Second, in terms of foot-traffic counting criteria, it should be noted that, for the daily flow data, it records the unique visitors to one CBG in one day, while for the weekly flow data it records the unique visitors to one POI in one week. Due to the different counting methods, the sum of daily flow data in one week (i.e., seven days) are not equal to the weekly flow data. For the daily flow data, which is computed directly based on the daily CBG to CBG visitor flows, it may underestimate the mobility flows to POIs within one CBG. That is, a visitor may visit more than one POI inside that CBG (e.g., different buildings in a campus) during the same day, it would still only be recorded once from the origin CBG to the destination CBG. For the weekly flow data, which is based on the weekly CBG to POI visitor flows, mobility flows to POIs in one week may be underestimated as a visitor may visit one POI multiple times (e.g., work places) in one week, which would only be counted once as we compute the unique visitor devices rather than raw visits.

In addition, visitor duplication may also exist when aggregating the flows from lower level spatial scales to upper level spatial scales (e.g., from CBG level to census tract scale, county scale, or state scale), and it may lead to the inflation of the inferred dynamic population flows. For example, a user may originate from his/her home CBG and visit two POIs (e.g., one coffee shop and one grocery store) which are located inside different CBGs but at the same census tract. Such a visitor should be counted as one unique visitor from the home census tract to the POI census tract. However, when aggregating the visits from CBG to CBG mobility flow to census tract to census tract mobility flow, because the individual travel behaviour cannot be traced, the mobility flows between these two census tract are counted as two and thereby inflate the real mobility flows.
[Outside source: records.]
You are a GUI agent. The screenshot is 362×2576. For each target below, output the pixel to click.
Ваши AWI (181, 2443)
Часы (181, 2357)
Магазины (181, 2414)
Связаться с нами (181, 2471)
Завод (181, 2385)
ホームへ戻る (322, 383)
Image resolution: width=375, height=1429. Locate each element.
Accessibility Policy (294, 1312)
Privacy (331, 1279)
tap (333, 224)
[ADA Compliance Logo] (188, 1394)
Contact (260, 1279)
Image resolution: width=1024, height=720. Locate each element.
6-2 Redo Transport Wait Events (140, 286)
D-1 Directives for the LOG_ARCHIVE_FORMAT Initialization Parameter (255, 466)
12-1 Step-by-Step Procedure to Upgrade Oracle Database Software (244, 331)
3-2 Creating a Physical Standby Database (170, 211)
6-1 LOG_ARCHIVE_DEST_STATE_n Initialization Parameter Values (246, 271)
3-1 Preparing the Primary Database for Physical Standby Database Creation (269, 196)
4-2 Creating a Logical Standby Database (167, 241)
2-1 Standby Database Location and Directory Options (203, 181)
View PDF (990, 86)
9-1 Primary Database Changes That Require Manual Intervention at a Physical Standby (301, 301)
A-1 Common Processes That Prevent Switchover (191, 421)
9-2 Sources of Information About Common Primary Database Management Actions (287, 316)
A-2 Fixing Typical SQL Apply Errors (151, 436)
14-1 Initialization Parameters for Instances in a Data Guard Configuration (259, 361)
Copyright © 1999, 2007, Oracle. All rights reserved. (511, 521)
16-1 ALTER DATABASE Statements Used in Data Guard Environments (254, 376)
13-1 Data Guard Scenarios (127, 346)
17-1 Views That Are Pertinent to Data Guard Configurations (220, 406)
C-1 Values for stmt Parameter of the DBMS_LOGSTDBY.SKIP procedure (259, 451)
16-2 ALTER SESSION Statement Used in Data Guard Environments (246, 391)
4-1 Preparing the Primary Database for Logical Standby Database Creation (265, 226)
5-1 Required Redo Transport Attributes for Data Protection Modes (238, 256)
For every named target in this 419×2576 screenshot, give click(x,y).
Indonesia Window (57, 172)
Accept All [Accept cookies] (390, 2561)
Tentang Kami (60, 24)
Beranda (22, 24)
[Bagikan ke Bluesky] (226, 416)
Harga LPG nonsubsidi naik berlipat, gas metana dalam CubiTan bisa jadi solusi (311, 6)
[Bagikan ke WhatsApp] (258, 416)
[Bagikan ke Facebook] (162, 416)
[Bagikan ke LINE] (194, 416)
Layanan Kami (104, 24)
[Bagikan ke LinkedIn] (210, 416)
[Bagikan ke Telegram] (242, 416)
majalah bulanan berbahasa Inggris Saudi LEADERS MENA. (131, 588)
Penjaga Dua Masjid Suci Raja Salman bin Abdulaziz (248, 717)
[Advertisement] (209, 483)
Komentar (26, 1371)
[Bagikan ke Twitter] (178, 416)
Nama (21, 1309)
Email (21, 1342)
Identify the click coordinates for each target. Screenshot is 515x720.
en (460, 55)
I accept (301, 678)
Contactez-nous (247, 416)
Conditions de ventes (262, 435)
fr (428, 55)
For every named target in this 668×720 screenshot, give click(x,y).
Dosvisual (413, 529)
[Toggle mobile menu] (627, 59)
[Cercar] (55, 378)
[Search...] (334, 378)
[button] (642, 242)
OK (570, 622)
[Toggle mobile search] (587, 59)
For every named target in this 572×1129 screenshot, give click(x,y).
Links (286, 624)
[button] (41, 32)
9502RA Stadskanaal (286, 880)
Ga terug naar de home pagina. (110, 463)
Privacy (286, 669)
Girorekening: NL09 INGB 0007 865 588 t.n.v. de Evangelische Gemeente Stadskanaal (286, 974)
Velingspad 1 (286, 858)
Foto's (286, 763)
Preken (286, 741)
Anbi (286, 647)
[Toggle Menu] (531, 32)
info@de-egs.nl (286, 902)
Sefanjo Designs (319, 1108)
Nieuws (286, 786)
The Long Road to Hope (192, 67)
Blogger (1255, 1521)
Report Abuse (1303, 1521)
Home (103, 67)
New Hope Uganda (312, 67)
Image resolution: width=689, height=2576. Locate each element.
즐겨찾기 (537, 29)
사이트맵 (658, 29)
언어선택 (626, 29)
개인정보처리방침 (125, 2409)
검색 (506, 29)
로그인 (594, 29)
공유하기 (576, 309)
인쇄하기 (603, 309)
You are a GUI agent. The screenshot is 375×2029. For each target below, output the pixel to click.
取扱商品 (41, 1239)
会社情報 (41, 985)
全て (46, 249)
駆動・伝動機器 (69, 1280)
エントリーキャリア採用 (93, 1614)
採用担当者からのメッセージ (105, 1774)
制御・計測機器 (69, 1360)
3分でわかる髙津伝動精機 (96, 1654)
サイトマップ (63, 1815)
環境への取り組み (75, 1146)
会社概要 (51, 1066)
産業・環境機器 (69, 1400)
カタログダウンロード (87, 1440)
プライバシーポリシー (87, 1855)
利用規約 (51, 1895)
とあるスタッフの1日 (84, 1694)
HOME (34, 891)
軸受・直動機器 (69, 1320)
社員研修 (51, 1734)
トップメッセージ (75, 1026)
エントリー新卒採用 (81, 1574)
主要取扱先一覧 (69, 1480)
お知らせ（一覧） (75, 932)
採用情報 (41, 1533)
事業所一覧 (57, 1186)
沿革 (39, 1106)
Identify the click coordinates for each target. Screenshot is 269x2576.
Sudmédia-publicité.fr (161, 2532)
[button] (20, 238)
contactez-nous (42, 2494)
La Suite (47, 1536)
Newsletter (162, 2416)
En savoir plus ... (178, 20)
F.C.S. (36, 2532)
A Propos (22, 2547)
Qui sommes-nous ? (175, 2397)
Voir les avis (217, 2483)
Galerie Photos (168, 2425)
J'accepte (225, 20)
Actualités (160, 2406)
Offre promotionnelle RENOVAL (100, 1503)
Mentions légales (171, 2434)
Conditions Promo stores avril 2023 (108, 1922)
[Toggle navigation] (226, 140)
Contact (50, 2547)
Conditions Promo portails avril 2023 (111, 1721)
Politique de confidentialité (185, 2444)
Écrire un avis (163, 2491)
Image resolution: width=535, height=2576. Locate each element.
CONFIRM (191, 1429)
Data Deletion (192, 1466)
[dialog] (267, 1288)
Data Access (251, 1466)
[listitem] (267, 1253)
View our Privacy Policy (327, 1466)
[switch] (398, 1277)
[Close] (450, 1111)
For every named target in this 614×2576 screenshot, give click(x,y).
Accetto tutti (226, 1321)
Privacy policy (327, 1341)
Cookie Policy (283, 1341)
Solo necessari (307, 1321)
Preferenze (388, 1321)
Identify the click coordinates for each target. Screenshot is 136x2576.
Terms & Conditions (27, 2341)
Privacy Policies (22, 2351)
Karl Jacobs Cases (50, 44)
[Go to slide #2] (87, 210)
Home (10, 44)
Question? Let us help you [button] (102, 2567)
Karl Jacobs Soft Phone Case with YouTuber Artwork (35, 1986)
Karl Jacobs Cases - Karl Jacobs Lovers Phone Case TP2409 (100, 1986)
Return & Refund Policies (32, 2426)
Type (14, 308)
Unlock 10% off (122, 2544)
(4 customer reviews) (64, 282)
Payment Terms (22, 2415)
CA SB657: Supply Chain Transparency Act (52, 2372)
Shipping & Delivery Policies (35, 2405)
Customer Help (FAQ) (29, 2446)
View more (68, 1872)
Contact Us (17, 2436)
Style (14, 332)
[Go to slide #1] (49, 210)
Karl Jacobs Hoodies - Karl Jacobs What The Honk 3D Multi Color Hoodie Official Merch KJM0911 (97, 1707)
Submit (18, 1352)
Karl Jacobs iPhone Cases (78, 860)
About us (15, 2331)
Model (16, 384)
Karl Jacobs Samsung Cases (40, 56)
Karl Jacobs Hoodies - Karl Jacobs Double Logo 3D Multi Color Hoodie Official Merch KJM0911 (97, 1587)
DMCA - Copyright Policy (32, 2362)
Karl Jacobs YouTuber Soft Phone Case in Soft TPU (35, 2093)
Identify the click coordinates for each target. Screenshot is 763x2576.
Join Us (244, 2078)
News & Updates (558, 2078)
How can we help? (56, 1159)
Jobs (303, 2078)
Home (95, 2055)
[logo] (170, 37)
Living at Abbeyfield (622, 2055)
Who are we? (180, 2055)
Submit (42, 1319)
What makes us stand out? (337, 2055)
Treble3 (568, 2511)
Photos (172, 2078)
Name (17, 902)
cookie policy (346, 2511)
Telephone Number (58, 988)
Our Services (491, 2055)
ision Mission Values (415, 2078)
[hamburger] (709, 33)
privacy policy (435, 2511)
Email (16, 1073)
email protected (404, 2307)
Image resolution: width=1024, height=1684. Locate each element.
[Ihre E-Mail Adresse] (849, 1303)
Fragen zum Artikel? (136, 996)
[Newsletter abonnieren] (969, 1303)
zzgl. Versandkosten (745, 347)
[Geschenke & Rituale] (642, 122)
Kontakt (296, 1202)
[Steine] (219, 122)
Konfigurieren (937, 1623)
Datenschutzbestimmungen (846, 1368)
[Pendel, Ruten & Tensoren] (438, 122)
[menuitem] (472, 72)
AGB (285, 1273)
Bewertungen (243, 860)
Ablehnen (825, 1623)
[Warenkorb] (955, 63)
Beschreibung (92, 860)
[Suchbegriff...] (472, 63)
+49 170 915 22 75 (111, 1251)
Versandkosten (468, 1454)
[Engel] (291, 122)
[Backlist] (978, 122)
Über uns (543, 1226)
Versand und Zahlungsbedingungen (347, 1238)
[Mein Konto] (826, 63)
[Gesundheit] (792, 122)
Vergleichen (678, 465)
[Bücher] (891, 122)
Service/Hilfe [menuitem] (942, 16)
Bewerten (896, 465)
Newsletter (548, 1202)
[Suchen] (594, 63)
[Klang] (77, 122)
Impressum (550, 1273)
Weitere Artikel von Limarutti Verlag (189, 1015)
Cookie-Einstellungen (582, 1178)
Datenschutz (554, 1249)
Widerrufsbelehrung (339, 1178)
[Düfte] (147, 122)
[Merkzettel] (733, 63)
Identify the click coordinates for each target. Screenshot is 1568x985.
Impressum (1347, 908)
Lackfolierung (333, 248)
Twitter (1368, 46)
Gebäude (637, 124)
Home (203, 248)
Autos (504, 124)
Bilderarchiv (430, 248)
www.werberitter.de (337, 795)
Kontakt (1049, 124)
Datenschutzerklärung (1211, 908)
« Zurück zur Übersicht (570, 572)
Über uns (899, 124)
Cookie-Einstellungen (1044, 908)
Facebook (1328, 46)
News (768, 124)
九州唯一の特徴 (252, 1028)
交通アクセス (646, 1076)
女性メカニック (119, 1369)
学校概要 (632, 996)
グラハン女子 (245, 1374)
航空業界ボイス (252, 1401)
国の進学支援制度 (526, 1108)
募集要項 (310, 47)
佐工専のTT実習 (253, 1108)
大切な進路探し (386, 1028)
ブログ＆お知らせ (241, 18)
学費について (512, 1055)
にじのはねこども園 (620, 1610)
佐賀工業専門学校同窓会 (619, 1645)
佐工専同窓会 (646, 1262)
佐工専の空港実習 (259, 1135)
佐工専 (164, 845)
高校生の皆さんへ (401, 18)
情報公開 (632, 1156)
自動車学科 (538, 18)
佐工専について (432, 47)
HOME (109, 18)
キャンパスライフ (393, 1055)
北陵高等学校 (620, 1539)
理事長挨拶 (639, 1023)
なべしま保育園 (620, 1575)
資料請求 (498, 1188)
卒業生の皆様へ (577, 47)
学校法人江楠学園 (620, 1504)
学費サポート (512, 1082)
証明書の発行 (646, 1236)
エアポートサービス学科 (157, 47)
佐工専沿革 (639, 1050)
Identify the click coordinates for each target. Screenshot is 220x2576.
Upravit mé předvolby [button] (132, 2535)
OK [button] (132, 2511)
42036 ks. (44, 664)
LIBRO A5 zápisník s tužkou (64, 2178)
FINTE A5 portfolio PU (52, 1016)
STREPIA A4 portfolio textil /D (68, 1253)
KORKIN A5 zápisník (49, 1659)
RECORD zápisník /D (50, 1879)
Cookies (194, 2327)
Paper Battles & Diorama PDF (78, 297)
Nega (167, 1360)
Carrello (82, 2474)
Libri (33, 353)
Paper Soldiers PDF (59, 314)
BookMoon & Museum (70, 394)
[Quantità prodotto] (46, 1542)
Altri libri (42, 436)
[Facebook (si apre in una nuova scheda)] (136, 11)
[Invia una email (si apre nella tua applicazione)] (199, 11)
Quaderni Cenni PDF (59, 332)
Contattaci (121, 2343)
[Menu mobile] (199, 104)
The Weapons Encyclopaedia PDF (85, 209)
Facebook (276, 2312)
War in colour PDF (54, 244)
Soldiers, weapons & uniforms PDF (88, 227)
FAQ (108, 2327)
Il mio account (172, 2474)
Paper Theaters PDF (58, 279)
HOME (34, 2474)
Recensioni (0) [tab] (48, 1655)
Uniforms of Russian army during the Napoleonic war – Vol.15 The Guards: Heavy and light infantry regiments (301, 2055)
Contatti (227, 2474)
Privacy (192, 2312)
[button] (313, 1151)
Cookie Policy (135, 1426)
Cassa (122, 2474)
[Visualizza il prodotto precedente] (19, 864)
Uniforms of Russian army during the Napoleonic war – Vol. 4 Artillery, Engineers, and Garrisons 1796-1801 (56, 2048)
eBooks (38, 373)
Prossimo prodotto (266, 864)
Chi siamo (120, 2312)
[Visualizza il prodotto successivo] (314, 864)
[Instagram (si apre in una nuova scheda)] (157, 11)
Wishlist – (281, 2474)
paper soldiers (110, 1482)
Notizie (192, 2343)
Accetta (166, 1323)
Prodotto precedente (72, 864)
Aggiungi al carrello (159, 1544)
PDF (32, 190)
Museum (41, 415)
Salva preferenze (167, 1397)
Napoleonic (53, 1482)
Last but not least, data bias is a common issue for large-scale mobile phone data that may influence the representativeness of our produced dataset. While dynamic mobility flows are inferred from mobile phone applications by users, not everyone in the population has a mobile phone, and not everyone uses smartphone applications, especially elderly people and children. Given these differences in mobile phone usage, age groups and demographic composition might influence the estimated entire population mobility flows. With these caveats in mind, this data still provides important up-to-date mobility flow information at scale.

In conclusion, such a timely-produced dynamic O-D human flow dataset at different geographic scales can help deepen our understanding of human dynamics under this public health crisis, inform public health policy making, and support many other social sensing and transportation applications.

Ethical statement

An IRB review waiver certification (No. 2020-0690) was obtained from the University of Wisconsin-Madison Education and Social/Behavioral Science institutional research board. The anonymized and aggregated foot-traffic data that was used in the study does not involve human subjects as defined. We also follow all the data usage agreement with SafeGraph and the university data protection policy to ensure the security of the original data.